ZBiotech’s heparan sulfate glycan array helps researchers identify the sugar-binding sites of BMP4.

Embryonic stem cells (ESC) differentiate into primary germ layers at the blastocyst stage. One of the key regulators of this process is bone morphogenetic protein 4 (BMP4). BMP4 promotes the differentiation of embryonic stem cells into mesodermal cells by interacting with heparan sulfate (HS). In this study, Naticchia and colleagues hoped to harness the power of synthetic HS glycopolymers to drive specific ESC differentiation into embryoid body structures. They first identified the potential heparan sulfate binding epitopes for BMP4. They then synthesized heparan sulfate glycopolymers and introduced them into the glycocalyx of ESCs. They proved the binding of BMP4 with heparan sulfate glycopolymers in living cells, and this interaction activates the signaling pathways necessary for stem cell differentiation. This proof-of-concept study demonstrates the feasibility of employing synthesized HS glycopolymers to drive specific ESC differentiation into embryoid body structures.

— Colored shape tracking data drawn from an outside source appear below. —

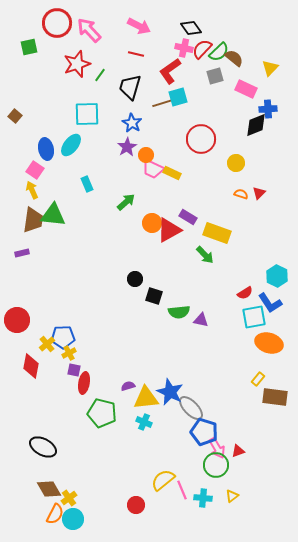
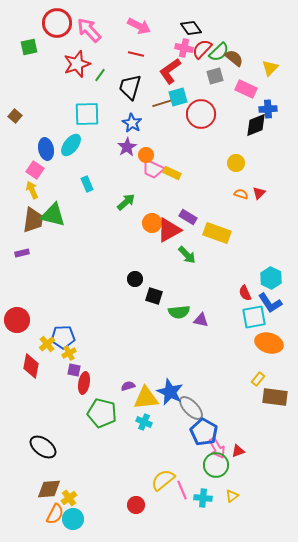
red circle at (201, 139): moved 25 px up
green triangle at (53, 215): rotated 8 degrees clockwise
green arrow at (205, 255): moved 18 px left
cyan hexagon at (277, 276): moved 6 px left, 2 px down
red semicircle at (245, 293): rotated 98 degrees clockwise
blue pentagon at (204, 432): rotated 12 degrees clockwise
black ellipse at (43, 447): rotated 8 degrees clockwise
brown diamond at (49, 489): rotated 65 degrees counterclockwise
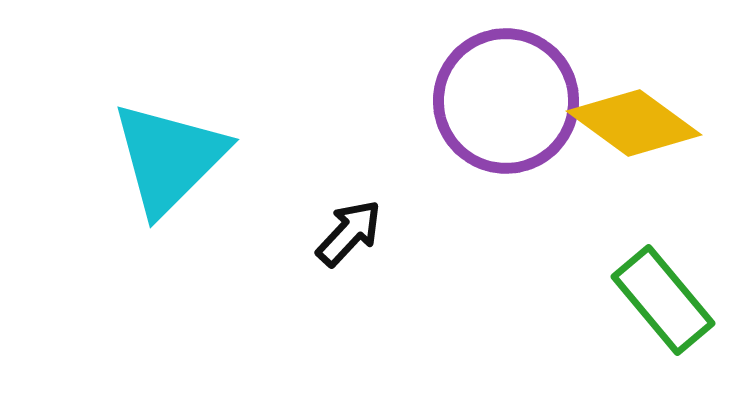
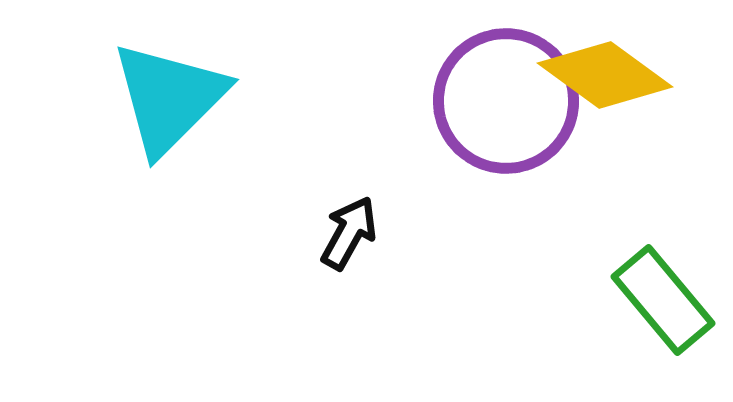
yellow diamond: moved 29 px left, 48 px up
cyan triangle: moved 60 px up
black arrow: rotated 14 degrees counterclockwise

The scientists used our heparan sulfate microarrays to identify the fine heparan sulfate structures to which BMP4 binds. The HS microarray contains a variety of chemoenzymatically synthesized heparan sulfate oligosaccharides. The arrays were first blocked with a 3% bovine serum albumin solution, and then the BMP4 dilution was added. BMP4 bindings were detected with antibodies.

The results showed that BMP4 preferentially binds to HS oligosaccharides with multiple sulfated groups. The strongest associations were found for those with N-O, 2-O-, and 6-O-sulfation motifs. Although 3-O-sulfate modifications of HS are usually responsible for its anticoagulant activity, the addition of 3-O-sulfation motifs weakened the binding of BMP4.

The heparan sulfate glycan array helped  Naticchia and colleagues determine the HS binding epitopes of BMP4. These valuable structural insights lay the foundations for the success of the targeted HS glycopolymer synthesis.